• Data under study

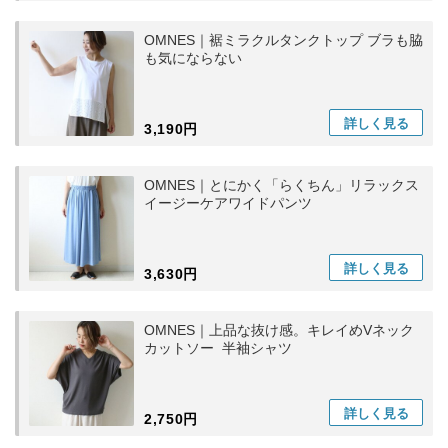
OMNES｜裾ミラクルタンクトップ ブラも脇
も気にならない
詳しく
見る
3,190円
OMNES｜とにかく「らくちん」リラックス
イージーケアワイドパンツ
詳しく
見る
3,630円
OMNES｜上品な抜け感。キレイめVネック
カットソー 半袖シャツ
詳しく
見る
2,750円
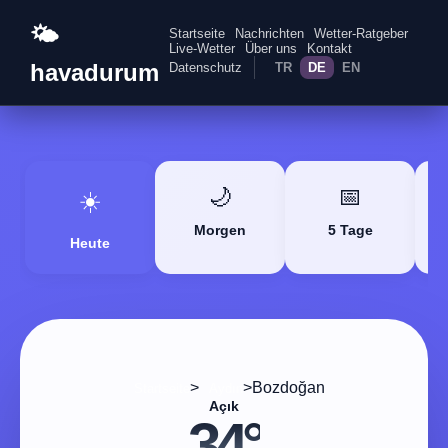
🌤️
Startseite
Nachrichten
Wetter-Ratgeber
Live-Wetter
Über uns
Kontakt
havadurum
Datenschutz
TR
DE
EN
🌙
📅
☀️
Morgen
5 Tage
Heute
>
>
Bozdoğan
Startseite
Aydın
Açık
34°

• What this task involves
Wherever a line of the data above contains "OMNES", copy that line.

• Answer section
OMNES｜裾ミラクルタンクトップ ブラも脇
OMNES｜とにかく「らくちん」リラックス
OMNES｜上品な抜け感。キレイめVネック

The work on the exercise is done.